Silber J therefore declared himself satisfied that the transaction was to be set aside because the presumption of undue influence could not be disproved by the CPS. Although he did not then need to go on to consider the claim of non est factum, he noted that the plea enabled a party to avoid an agreement if that party was permanently or temporarily unable, through no fault of its own, to have any real understanding of the purport of the document, irrespective of whether this inability arises from defective education or any incapacity (Saunders v Anglia Building Society  AC 1004, 1015-1016). The judge noted the reluctance of the Courts to allow people to avoid transactions under this head, and, on the basis of the evidence before him concluded (at paragraph 90) that “In this case there is no evidence as to what the claimant thought she was signing. She might well have realised that she was transferring the house to the second defendant.

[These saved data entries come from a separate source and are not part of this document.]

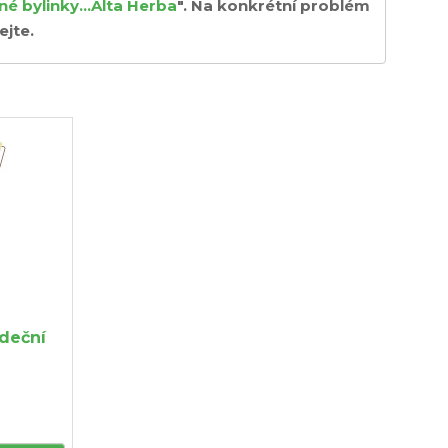
né bylinky...Alta Herba
". Na konkrétní problém
ejte.
udeční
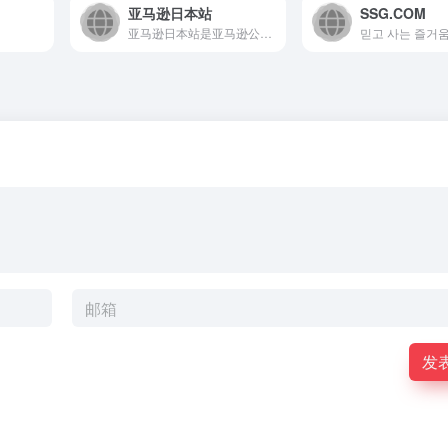
亚马逊日本站
SSG.COM
亚马逊日本站是亚马逊公司在日本设立的综合性电商平台，提供广泛...
发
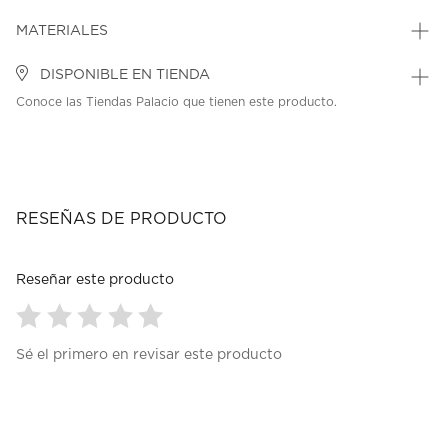
MATERIALES
DISPONIBLE EN TIENDA
Conoce las Tiendas Palacio que tienen este producto.
RESEÑAS DE PRODUCTO
Reseñar este producto
Seleccionar
Seleccionar
Seleccionar
Seleccionar
Seleccionar
Sé el primero en revisar este producto
para
para
para
para
para
calificar
calificar
calificar
calificar
calificar
el
el
el
el
el
artículo
artículo
artículo
artículo
artículo
con
con
con
con
con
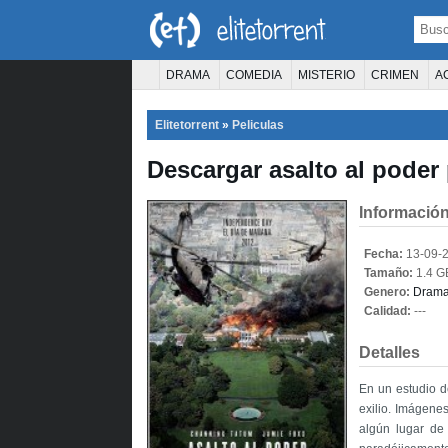
DRAMA
COMEDIA
MISTERIO
CRIMEN
A
TERROR
CIENCIA FICCIÓN
FANTASÍA
Elitetorrent
»
Peliculas
PELÍCULA D
Descargar asalto al poder 
Información
Fecha:
13-09-
Tamaño:
1.4 G
Genero:
Dram
Calidad:
---
Detalles
En un estudio de
exilio. Imágene
algún lugar de 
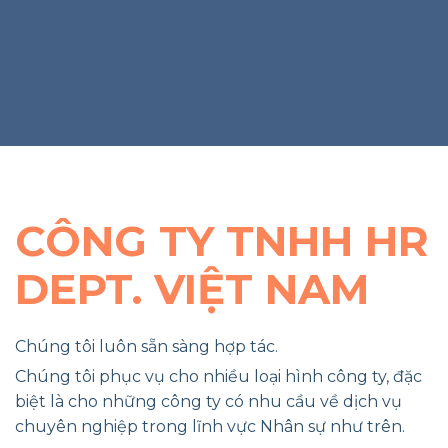
BỔ
SUNG
NGƯỜI
PHỤ
THUỘC
ĐƯỢC
KHÔNG
CÔNG TY TNHH HR
DEPT. VIỆT NAM
Chúng tôi luôn sẵn sàng hợp tác.
Chúng tôi phục vụ cho nhiều loại hình công ty, đặc
biệt là cho những công ty có nhu cầu về dịch vụ
chuyên nghiệp trong lĩnh vực Nhân sự như trên.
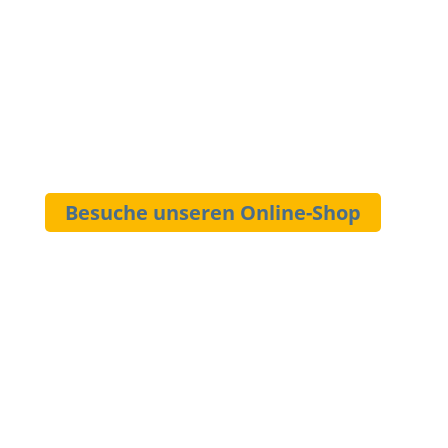
Herstellung von Honigwein, mit dem wir
als MET DRACHE sowohl auf
Mittelaltermärkten als auch bei
internationalen Wettbewerben vertreten
sind.
Besuche unseren Online-Shop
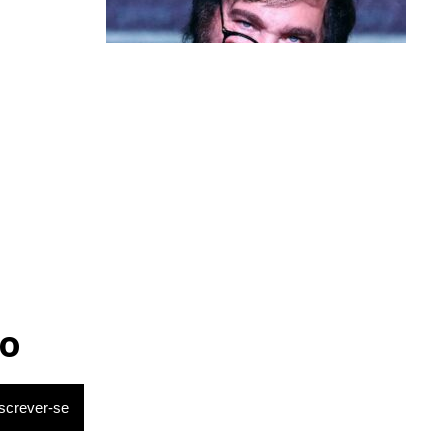
Política & Poder
Milei volta a chamar Lula de ‘ladrão’
e ‘corrupto’
o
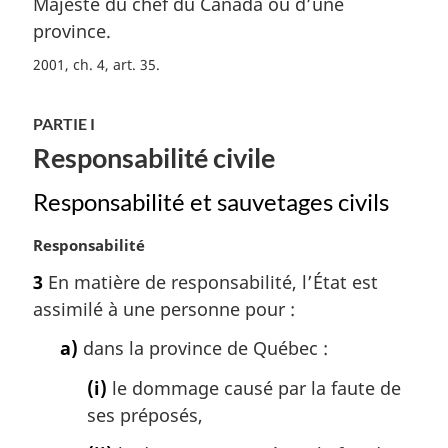
Majesté du chef du Canada ou d’une
r
province.
g
i
2001, ch. 4, art. 35
n
a
PARTIE I
l
e
Responsabilité civile
:
Responsabilité et sauvetages civils
N
Responsabilité
o
3
En matière de responsabilité, l’État est
t
assimilé à une personne pour :
e
m
a)
dans la province de Québec :
a
r
(i)
le dommage causé par la faute de
g
ses préposés,
i
n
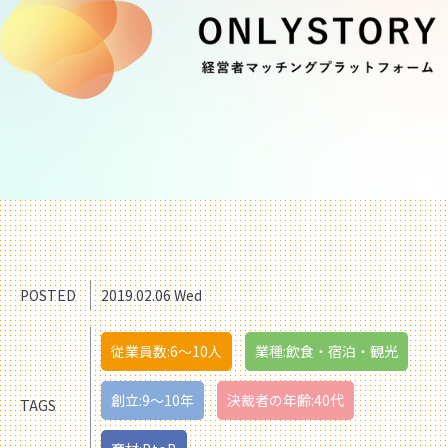
POSTED
2019.02.06 Wed
従業員数:6～10人
業種:飲食・宿泊・観光
創立:9〜10年
決裁者の年齢:40代
TAGS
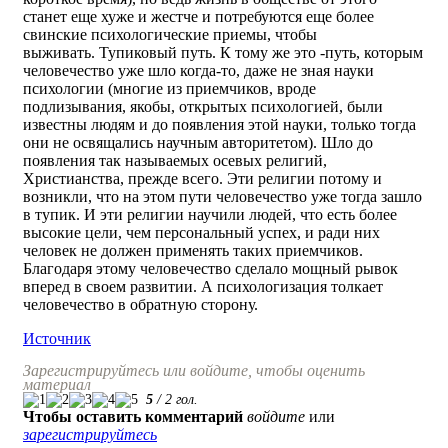
станет еще хуже и жестче и потребуются еще более
свинские психологические приемы, чтобы
выживать. Тупиковый путь. К тому же это -путь, которым
человечество уже шло когда-то, даже не зная науки
психологии (многие из приемчиков, вроде
подлизывания, якобы, открытых психологией, были
известны людям и до появления этой науки, только тогда
они не освящались научным авторитетом). Шло до
появления так называемых осевых религий,
Христианства, прежде всего. Эти религии потому и
возникли, что на этом пути человечество уже тогда зашло
в тупик. И эти религии научили людей, что есть более
высокие цели, чем персональный успех, и ради них
человек не должен применять таких приемчиков.
Благодаря этому человечество сделало мощный рывок
вперед в своем развитии. А психологизация толкает
человечество в обратную сторону.
Источник
Зарегистрируйтесь или войдите, чтобы оценить
материал
5
/
2
гол.
Чтобы оставить комментарий
войдите
или
зарегистрируйтесь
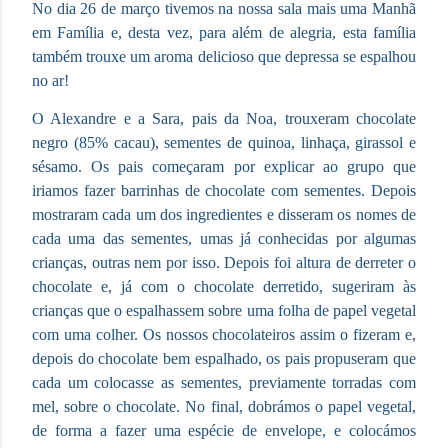
No dia 26 de março tivemos na nossa sala mais uma Manhã
em Família e, desta vez, para além de alegria, esta família
também trouxe um aroma delicioso que depressa se espalhou
no ar!
O Alexandre e a Sara, pais da Noa, trouxeram chocolate
negro (85% cacau), sementes de quinoa, linhaça, girassol e
sésamo. Os pais começaram por explicar ao grupo que
iriamos fazer barrinhas de chocolate com sementes. Depois
mostraram cada um dos ingredientes e disseram os nomes de
cada uma das sementes, umas já conhecidas por algumas
crianças, outras nem por isso. Depois foi altura de derreter o
chocolate e, já com o chocolate derretido, sugeriram às
crianças que o espalhassem sobre uma folha de papel vegetal
com uma colher. Os nossos chocolateiros assim o fizeram e,
depois do chocolate bem espalhado, os pais propuseram que
cada um colocasse as sementes, previamente torradas com
mel, sobre o chocolate. No final, dobrámos o papel vegetal,
de forma a fazer uma espécie de envelope, e colocámos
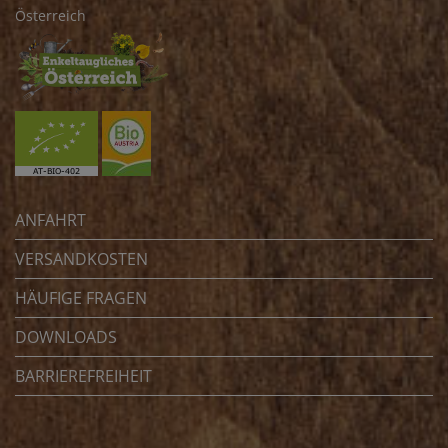
Österreich
ANFAHRT
VERSANDKOSTEN
HÄUFIGE FRAGEN
DOWNLOADS
BARRIEREFREIHEIT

In other words, she has failed to discharge the burden on her and for that reason, this claim must fail.”
Comment: As noted at the outset, this is not strictly a case involving lack of capacity (and, indeed, the judge was careful not to make a finding that the claimant, notwithstanding her evident disabilities, did not have capacity to take the relevant decision at the relevant time). However, it serves both as a useful summary (albeit on rather odd facts) of the case-law on presumed influence, and also an object lesson in the steps that are necessary for those advising the vulnerable to take when they are engaged in a transaction involving anyone potentially capable of overbearing their will.